As ISIS has advanced into Syria, it has attacked other rebel groups as well as government forces. Its belief in its supreme authority as the Islamic State allows no opposition or compromise to be legitimate. Groups do not have to oppose it to be its enemies, they merely have to be independent. The choice is simple: submit, or fight. A shared ideology can, if anything, lay opponents open to a greater charge – their failure to submit is treasonous. While the group has, from time to time, entered into tactical alliances, they have been broken whenever it became advantageous. The fighting between ISIS and other rebel groups has led to serious ( though very unlikely) accusations that ISIS was in cahoots with Assad. Whatever the reality, it soon came to hold and administer substantial amounts of territory – territory governed according to strict principles of Islamic law, including imposing dhimmi pacts on minorities (guaranteeing protection in exchange for a special tax and some fairly onerous conditions).

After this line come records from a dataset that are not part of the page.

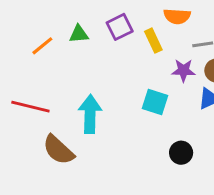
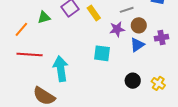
red line: (30, 107) -> (30, 55), moved
black circle: (181, 153) -> (133, 81), moved

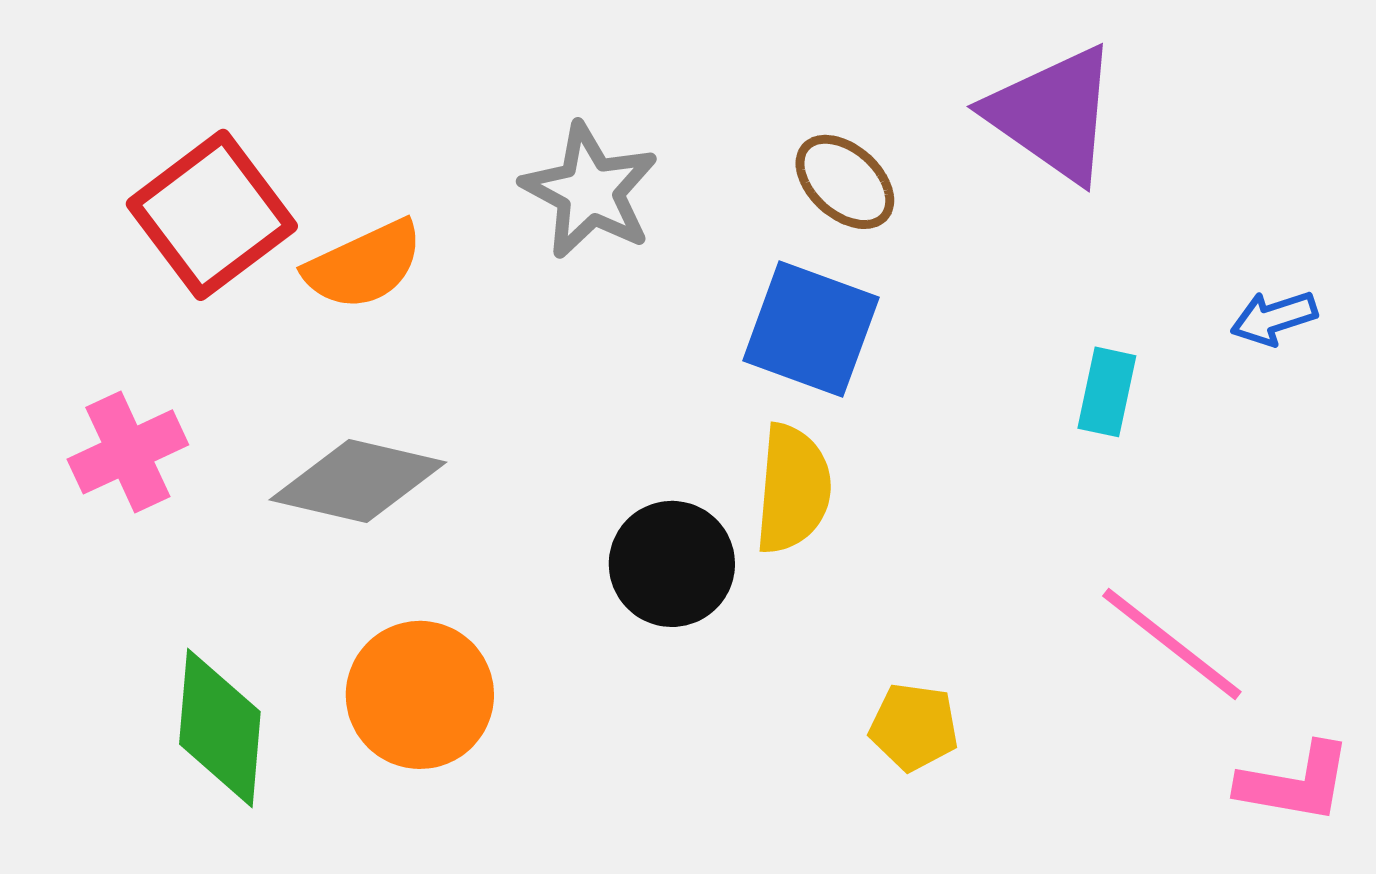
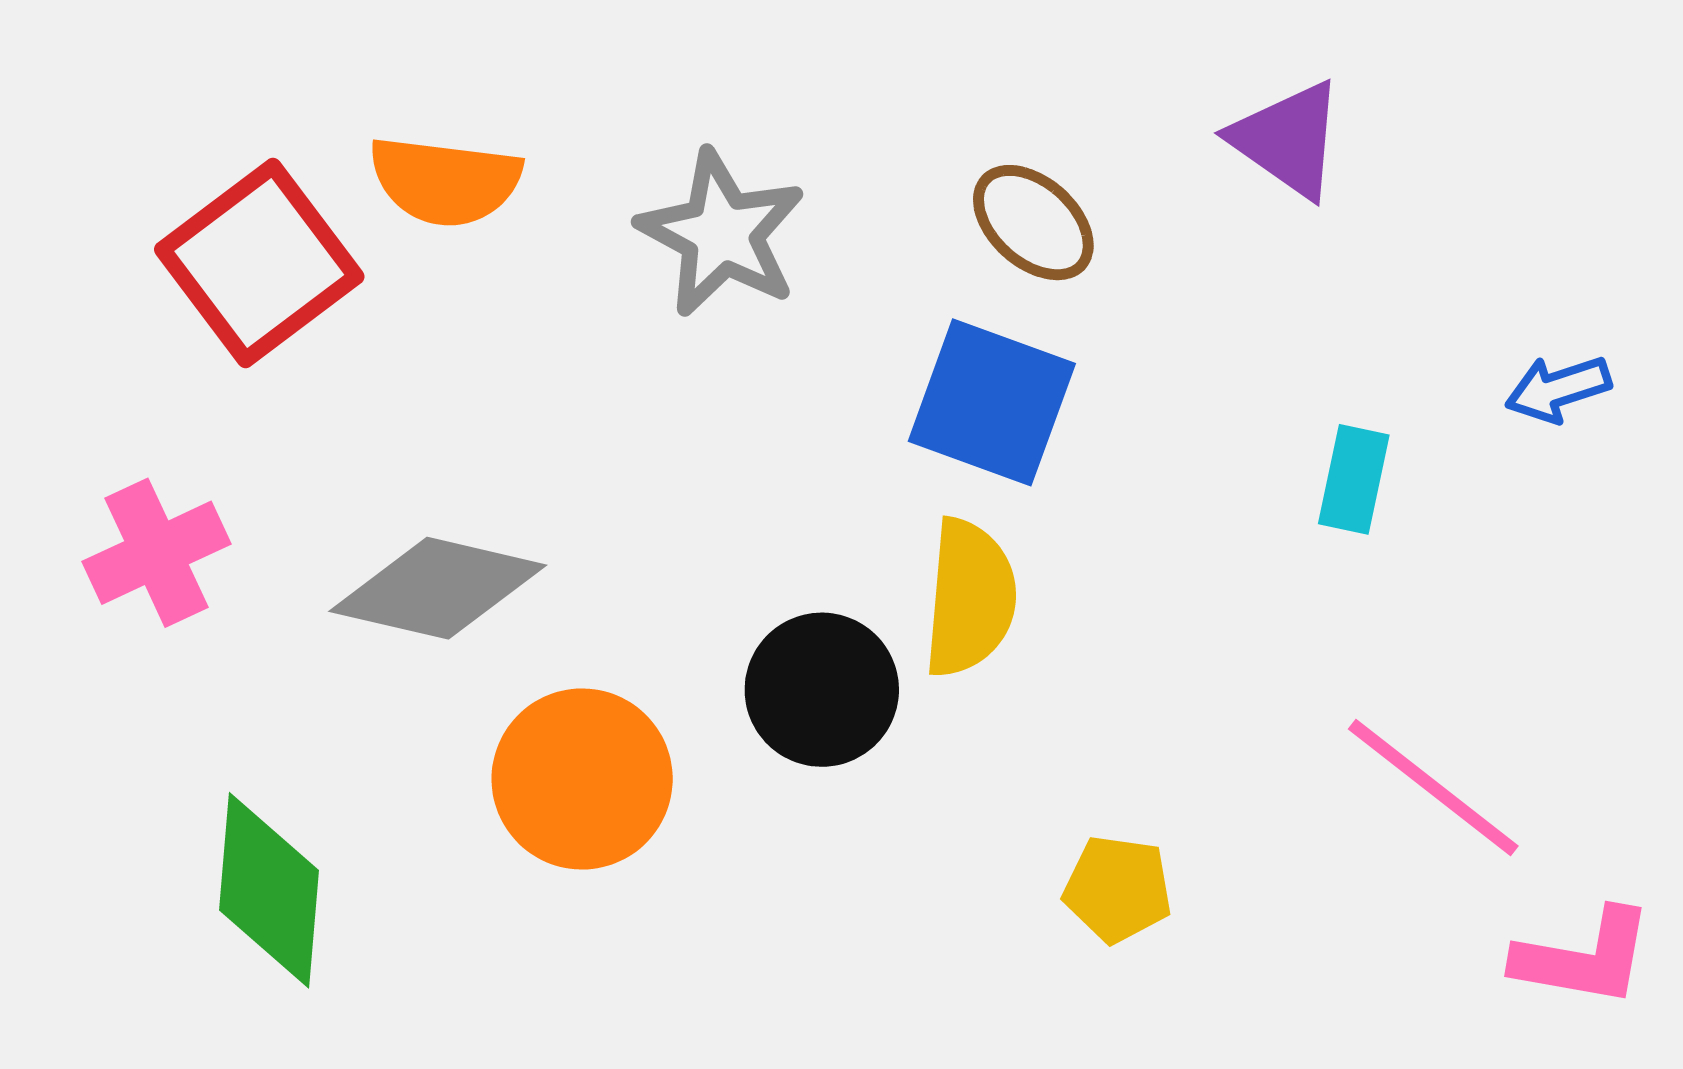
purple triangle: (1053, 114) -> (1288, 139), size x0.7
orange semicircle: (364, 265) -> (445, 181), moved, turned 32
orange circle: (420, 695) -> (582, 779), moved

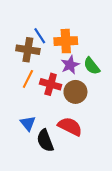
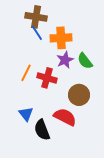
brown cross: (28, 50) -> (36, 17), moved
brown circle: (75, 92) -> (79, 95), moved

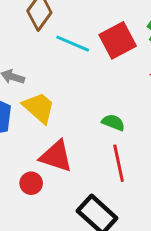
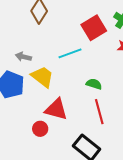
cyan line: (73, 44) -> (70, 53), moved, turned -40

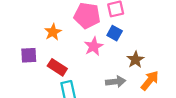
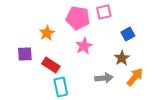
blue square: (115, 33) -> (128, 34), moved, turned 32

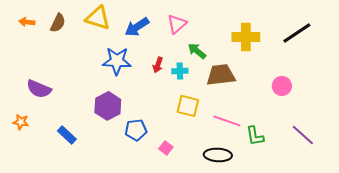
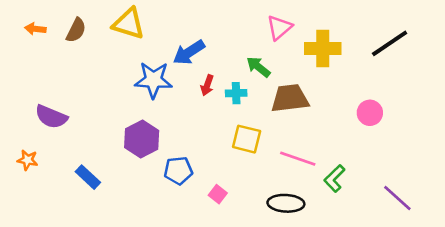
pink triangle: (177, 24) -> (279, 28), moved
blue arrow: (137, 27) -> (189, 52), moved
purple line: (303, 135) -> (397, 198), moved
green L-shape: (255, 136) -> (334, 178), turned 55

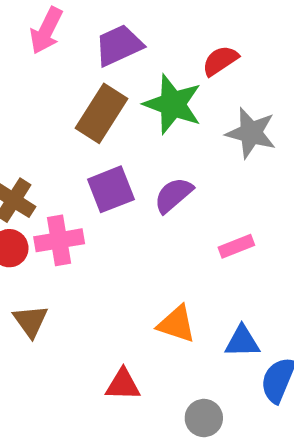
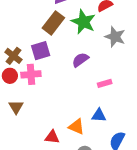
purple square: (111, 189) -> (41, 51), moved
orange triangle: (177, 324) -> (76, 127), moved
blue triangle: (242, 342) -> (99, 115), moved

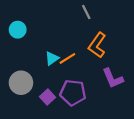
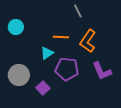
orange line: (67, 58) -> (61, 37), moved, turned 35
purple pentagon: (73, 93) -> (67, 69), moved

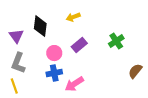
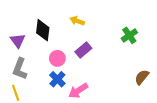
yellow arrow: (73, 17) -> (77, 21), turned 40
green cross: (116, 41) -> (129, 35), moved
blue cross: (54, 73) -> (57, 79), turned -35

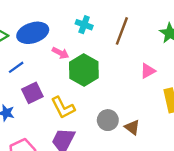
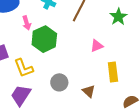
pink arrow: (60, 53) -> (27, 23), turned 40
brown triangle: (132, 127) -> (89, 91), moved

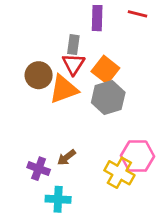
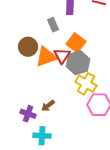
gray rectangle: (73, 45) -> (53, 25), turned -32
red triangle: (73, 64) -> (62, 56), moved
yellow cross: (119, 173) -> (86, 84), moved

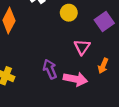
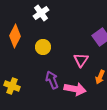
yellow circle: (69, 13) -> (43, 47), moved

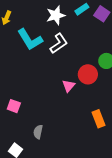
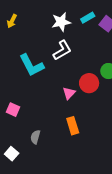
cyan L-shape: (30, 40) -> (32, 65), moved
orange rectangle: (98, 119) -> (73, 126), moved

Low-level violence with other rebel organisations continued until January this year, when ISIS captured, tortured and murdered one of the leaders of the prominent and powerful Islamist group, Ahrar al-Sham. The subsequent fighting pitted Jabhat al-Nusra and other rebel groups against ISIS across much of Syria, driving the group out of many areas - though it remains strong in parts of the country. Finally, in February, al-Zawahiri announced emphatically that ISIS was "not a branch of al-Qaeda, has no links to it, and (al-Qaeda) is not responsible for its acts".
All of this makes little mention of the myriad other groups, large and small, fighting the Assad regime and each other. But a focus on Jabhat al-Nusra and ISIS demonstrates something important: ideologies and religious allegiances count for less than one might think. Al-Qaeda is frequently described as more an idea than an organisation and, though the reality is probably a bit of both, the idea is important - that of jihad to bring about an Islamic state. The claim by ISIS that it is the embodiment of that state is appealing to jihadis across the world, and yet groups that share its ambitions are seeking to drive it out - even those, such as Jabhat al-Nusra who once swore it allegiance. If such groups cannot cooperate towards shared goals, then one should not expect a great deal from the totality of the opposition with all its diverse ambitions.
As Hokayem indicated, if we want a simple, diplomatic solution to the Syrian conflict, we are deluding ourselves. Peace talks that treat the regime and the rebels as two opposing blocs are doomed to failure; the rebels are too divided for any representative to carry the whole movement with them. Indeed, many parts of the opposition have a worldview that leaves no room for compromise and removes any incentive to negotiate at all. These divisions leave openings for Assad to exploit - but even if he fails to do this (Hokayem thought his victory improbable), peace is unlikely until one group is sufficiently dominant to take the others with it.